Surgery Flashcards
What are 5 surgical methods to reduce adhesion formation in Gynae surgery?
Laparoscopic approach - less trauma Gentle tissue handling meticulous haemoastasis precise application of electrosurgery minimise revascularisation
What are the causes of adhesions in patients?
Previous surgery (75%) Infection/inflammation (25%)
What is the pathophysiology of adhesion formation?
Disruption of peritoneum
Deposition of fibrin within 3 hrs
Infiltration of leukocytes and cytokines
Recruitment of new mesothelial cells which re-epithelialise the entire surface by 5-7 days
List 4 complications of adhesions
Pelvic pain
Bowel obstruction
Sub fertility
Operative complications -increased operation time and risk
aside from surgical techniques to reduce adhesion risk what other methods can be used?
Remove nidus for infection
Irrigation
Avoid latex gloves
Fine, non reactive sutures
What is the incidence of bladder injury?
0.3% at caesarean
1% at gynaecological procedures
note - 50% unrecognised at time of procedure
when is bladder most at risk during operating?
Port placement during laparoscopic surgery
Dissection away from bladder during CS
list 4 factors that influence risk of bladder injury
Surgical experience (surgeon)
Type of surgery e.g. LAVH
Complexity of surgery
Distorted anatomy (e.g. endometriosis, cancer, adhesions etc)

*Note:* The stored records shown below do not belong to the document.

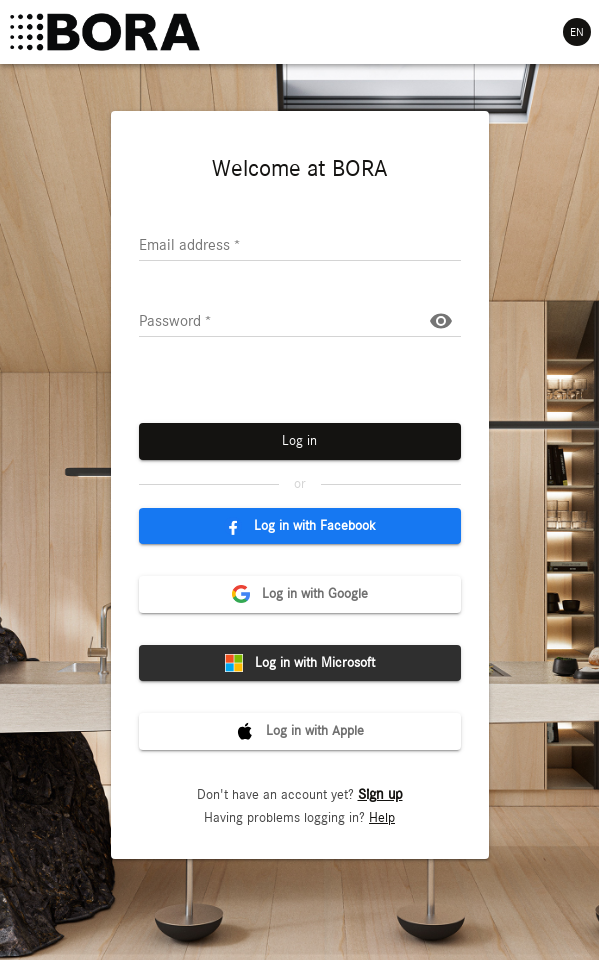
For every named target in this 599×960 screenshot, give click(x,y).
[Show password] (441, 321)
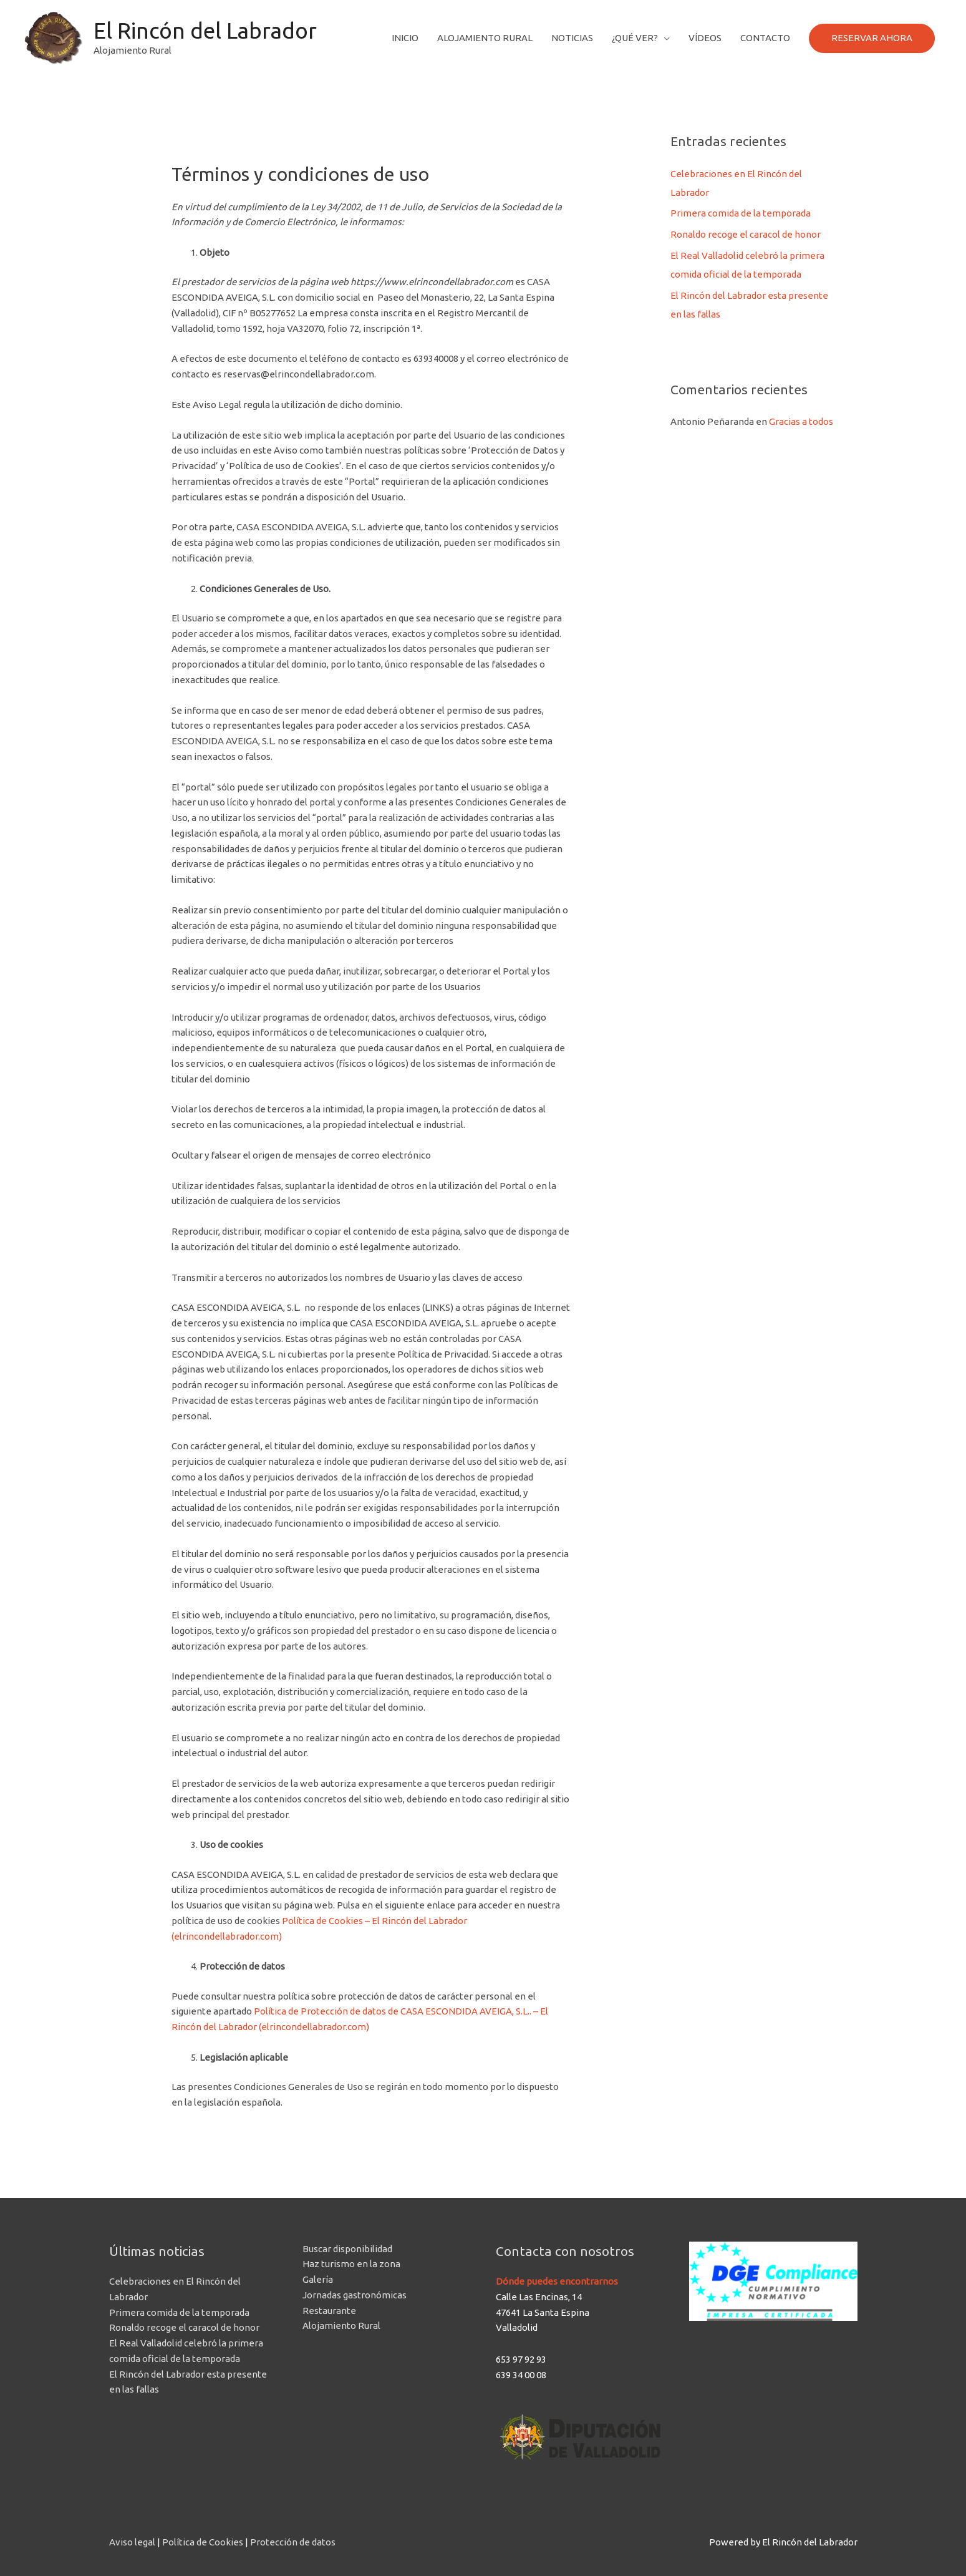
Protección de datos (293, 2542)
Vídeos (705, 37)
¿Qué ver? (635, 37)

How to recognise a bladder injury intra-operatively
Check catheter bag for CO2 and or haematuria
Consider that injury might be retroperitoneal - into the space of Retzius, so only infiltrate 200-300ml methylene blue
Perform intra-op cystoscopy
How to recognise a bladder injury post operatively?

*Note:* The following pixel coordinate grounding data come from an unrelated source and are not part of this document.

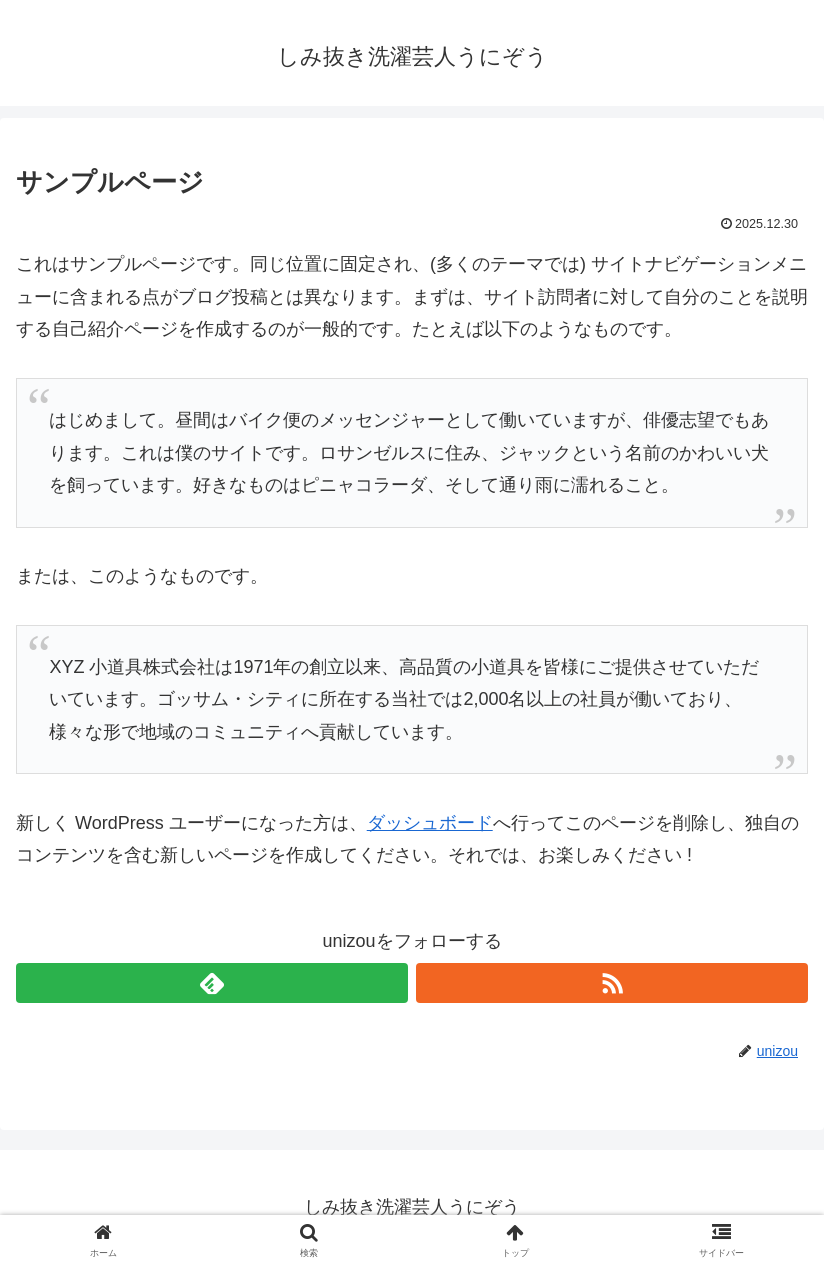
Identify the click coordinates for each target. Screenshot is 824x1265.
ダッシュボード (430, 823)
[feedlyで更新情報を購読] (212, 983)
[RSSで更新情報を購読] (612, 983)
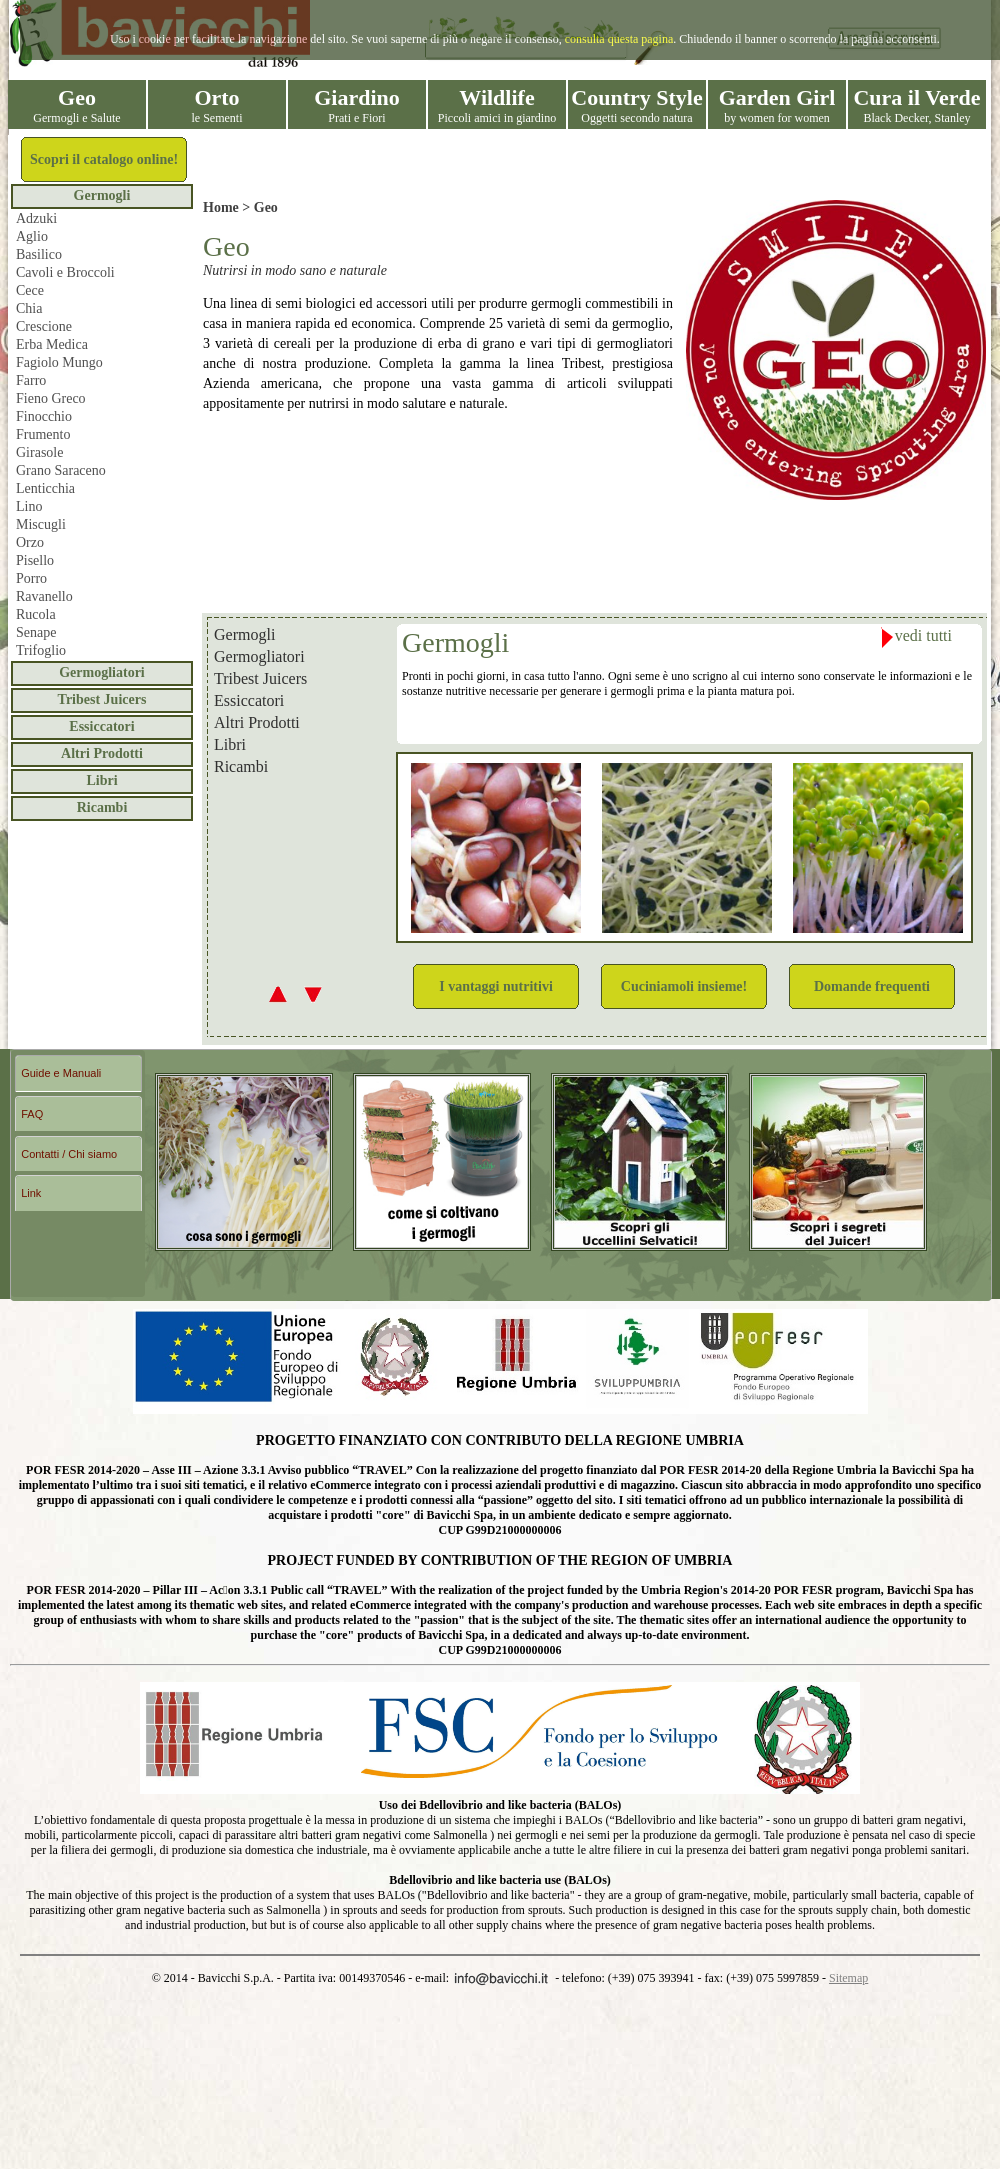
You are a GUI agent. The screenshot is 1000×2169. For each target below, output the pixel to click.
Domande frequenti (872, 986)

- failing to recover as expected
- suprapubic pain, haematuria, PV urine leakage, oliguria
- chemical peritonitis
- usually presents within 48 hours unless injury is thermal
When do thermal injuries to the bladder present?
10-14 days post op
Present with uroperitoneum or fistula
How would you investigate for bladder injury (post op)
Creatinine - increased due to the reasbsorption of urine creatinine through the peritoneum
CT urogram
Retrograde cyst-graphy
MRI to diagnose Vesico-vaginal fistula
What are the principles of bladder repair intra-op?
Notify anaesthetist and theater staff
request appropriate equipment e.g. cystoscope
Identify extent of injury:
- back fill bladder with saline or methylene blue
- if <2mm manage expectantly
- if 2-1cm consider expectant vs surgical management
- If >1cm repair
If dome only - proceed with repair
If trigone involved - call Urology
How do you repair the dome of the bladder?
Repair in 2 layers with 3/0 vicryl - mucosa and detrusor layer - serosal layer Check integrity of the repair - backfill the bladder with methylene blue to check is watertight Keep bladder decompressed - IDC for 14 days
What is the rationale for keeping the bladder decompressed (with IDC in) following repair?